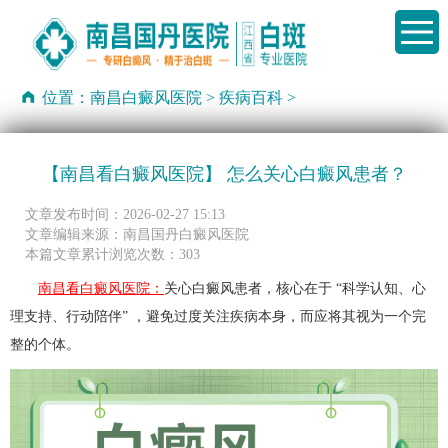
位置：
南昌白癜风医院
>
疾病百科
>
【南昌看白癜风医院】 怎么关心白癜风患者？
文章发布时间：2026-02-27 15:13
文章编辑来源：南昌国丹白癜风医院
本篇文章累计浏览次数：303
南昌看白癜风医院：
关心白癜风患者，核心在于 “科学认知、心
理支持、行动陪伴”​ ，避免过度关注疾病本身，而应将其视为一个完
整的个体。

§ **Work order**:
Would you output the lines from the one that contains "文章编辑来源：南昌国丹白癜风医院" to the end of the data, both ends included, exactly as they appear?

§ **Solution for this exercise**:
文章编辑来源：南昌国丹白癜风医院
本篇文章累计浏览次数：303
南昌看白癜风医院：
关心白癜风患者，核心在于 “科学认知、心
理支持、行动陪伴”​ ，避免过度关注疾病本身，而应将其视为一个完
整的个体。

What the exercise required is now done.